她看著兩人,真摯的問道,“一定要打嗎?就不能不打嗎?”
白鳥真理子不想再看打架了。真的,一點都不想。
伏黑甚爾用一種莫名其妙的眼神看著她。
“他給錢啊,”他用著凶悍的外表說出了最樸實的真理。
明明這個女人家裡也缺錢的吧,見到有這麼大一筆進賬不應該開心才對嗎?
不知道為什麼,白鳥真理子從中看出了一點指責和若有若無的委屈。
“但是這個錢沒必要掙吧,”她有點糾結的說道,“要是打出問題,醫藥費比付的錢還多怎麼辦?而且我不想看你們打架啊。
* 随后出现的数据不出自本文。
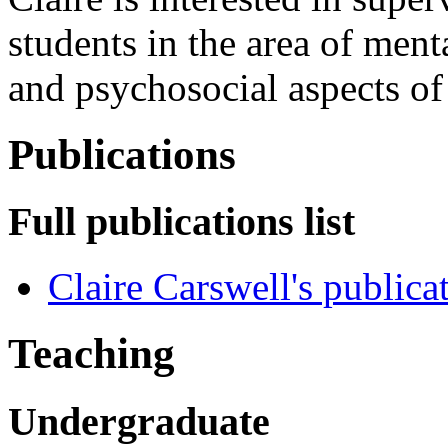
students in the area of ment
and psychosocial aspects of
Publications
Full publications list
Claire Carswell's publica
Teaching
Undergraduate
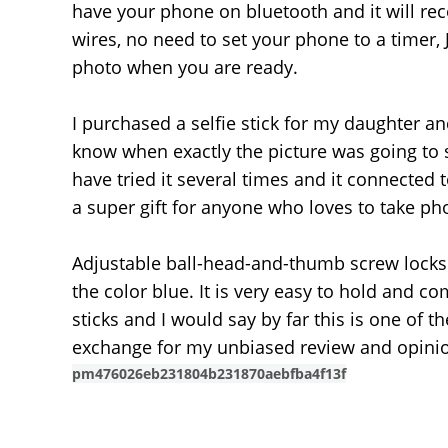
have your phone on bluetooth and it will reco
wires, no need to set your phone to a timer, J
photo when you are ready.
I purchased a selfie stick for my daughter a
know when exactly the picture was going to sn
have tried it several times and it connected
a super gift for anyone who loves to take ph
Adjustable ball-head-and-thumb screw locks f
the color blue. It is very easy to hold and c
sticks and I would say by far this is one of t
exchange for my unbiased review and opinio
pm476026eb231804b231870aebfba4f13f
”
她還要去其他的地方轉一圈呢。
“但是很有趣啊,”太宰治走到她身邊,“白鳥不覺得嗎?”
他笑眯眯的說道,“你覺得是甚爾君會贏,還是中也?我壓甚爾君哦。”
“不,我不想看打架,”白鳥真理子堅持的說道,“伏黑甚爾,你到底在沒在聽?”
她攥緊了手裡的礦泉水瓶,並且提高了嗓音,“我現在是你的雇主!聽見沒有,不許打架!”
伏黑甚爾已經慢條斯理的開始脫背心了,健碩的肌肉暴露在空氣中,泛著古銅色的光澤。
“我這麼多雇主,”他瞥了一眼白鳥真理子,懶散的說道,“你這樣的,確實很少見。”
少見的窮。
白鳥真理子扯了扯嘴角。
“那我讓你受委屈了真是不好意思啊,”她吐槽道。
見和伏黑甚爾講不通了,白鳥真理子又看向了中原中也,希望能從他這裡尋找到突破口。
...顯然,她大失所望。
“中也先生?中也先生?”白鳥真理子連喊幾聲,都沒見中原中也回應。
一邊的太宰治反倒在煽風點火,“哎呀呀呀今天肯定能看見伏黑君大敗港口mafia重力使了我太期待了!”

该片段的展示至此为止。